MicroStrategy performed well during bull markets; however, it makes people nervous during price drops. Crypto investors worry that the company could face pressure from debt obligations, higher interest costs, or refinancing risks.
Data shows that since Bitcoin’s all-time high in July, MicroStrategy stock has plummeted approximately 65% from $456 to $158 per share.
CEO’s BTC Publicity Puts Company in Trouble
Over time, MicroStrategy’s identity has become increasingly tied to Bitcoin itself. Under its leadership, the company has evolved into a more Bitcoin-centric entity, rather than a traditional software business. Traders are concerned about whether the core software revenue is strong enough to support the company if Bitcoin enters a long bear market.
When Bitcoin’s price swings more, investors often speculate about worst-case situations, such as having to sell Bitcoin or having shareholders lose money, even though these scenarios don’t always materialize.
The company appears to be reconsidering its strategy. This week, MicroStrategy achieved a weekly capital raise, but this time dedicated the funds to its USD reserve instead of Bitcoin. The company added $748 million to its reserve, bringing the total to $2.19 billion.

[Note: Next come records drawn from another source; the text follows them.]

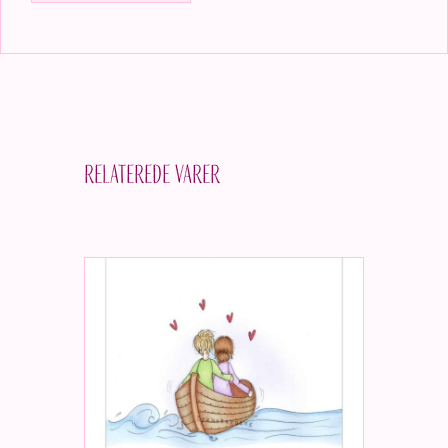
Relaterede varer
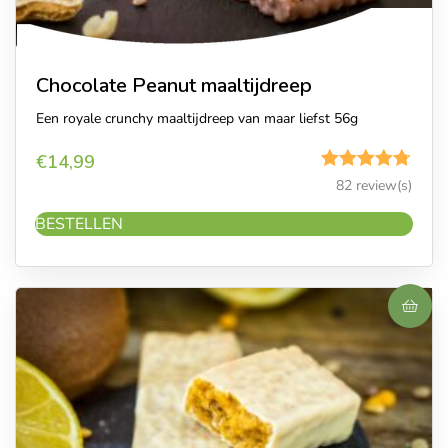
Chocolate Peanut maaltijdreep
Een royale crunchy maaltijdreep van maar liefst 56g
€
14,99
Gewaardeerd
82 review(s)
4.72
uit 5
BESTELLEN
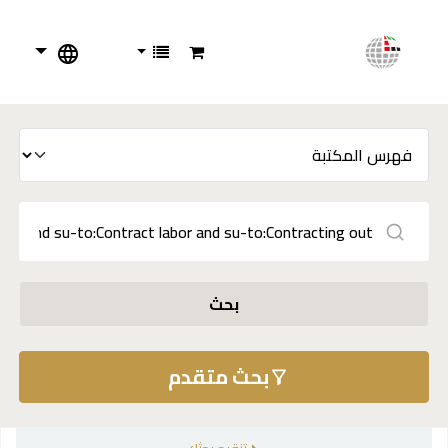
بحث
بحث متقدم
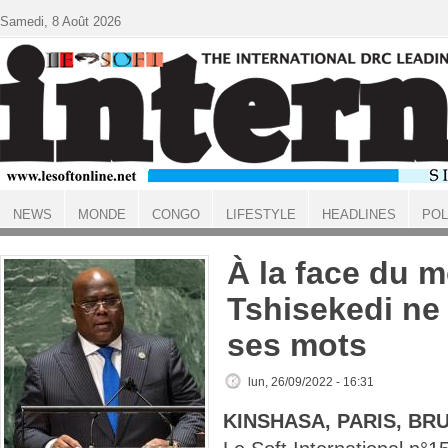
Aller au contenu principal
Samedi, 8 Août 2026
NEWS
MONDE
CONGO
LIFESTYLE
HEADLINES
POL
ACCUEIL
À la face du 
Tshisekedi ne
ses mots
lun, 26/09/2022 - 16:31
KINSHASA, PARIS, BR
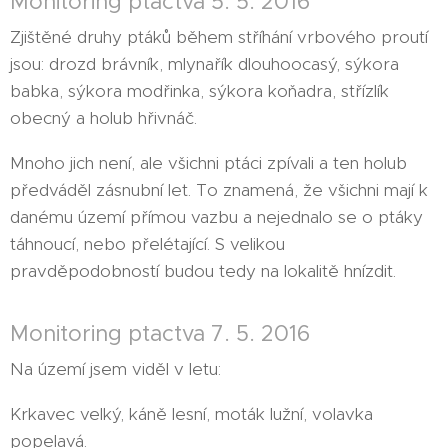
Monitoring ptactva 5. 5. 2016
Zjištěné druhy ptáků během stříhání vrbového proutí
jsou: drozd brávník, mlynařík dlouhoocasý, sýkora
babka, sýkora modřinka, sýkora koňadra, střízlík
obecný a holub hřivnáč.
Mnoho jich není, ale všichni ptáci zpívali a ten holub
předváděl zásnubní let. To znamená, že všichni mají k
danému území přímou vazbu a nejednalo se o ptáky
táhnoucí, nebo přelétající. S velikou
pravděpodobností budou tedy na lokalitě hnízdit.
Monitoring ptactva 7. 5. 2016
Na území jsem viděl v letu:
Krkavec velký, káně lesní, moták lužní, volavka
popelavá.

The decision to pause Bitcoin purchases and raise the USD reserve was aimed at easing refinancing and dividend stress in the short term, while directly addressing worries about forced Bitcoin sales.
The looming index decision has added to the anxiety. Recently, market data showed that 61% of traders believed that MicroStrategy would face delisting risks by March 31. The company is also ranked among the worst performers on major indices.
There is growing distrust of influential figures in crypto and finance, particularly during market downturns. Some people worry that prominent figures’ influence encourages others to take risks they don’t fully understand.
Bitcoin Investors Increase Long Positions
Bitcoin is relatively stable today, with a small drop of almost 1% after a period of volatile trading. The dip comes after $952 million was taken out of crypto funds by institutions, including $460 million from Bitcoin alone, due to worries about regulatory delays and the possibility of further whale selling.
At the start of the week, Bitcoin ETFs saw $142 million in outflows. The Bitcoin ETF market cap, however, remains strong at $114.99 billion. Meanwhile, the $111 million surge in Solana and XRP inflows shows that institutional investors are diversifying into other assets as Bitcoin’s price dips.
Perpetual futures are showing increasing long positions. Open interest rose by 2% to 310,000 BTC, approximately $27 billion. The funding rate has hit 0.09%, the highest level in two weeks.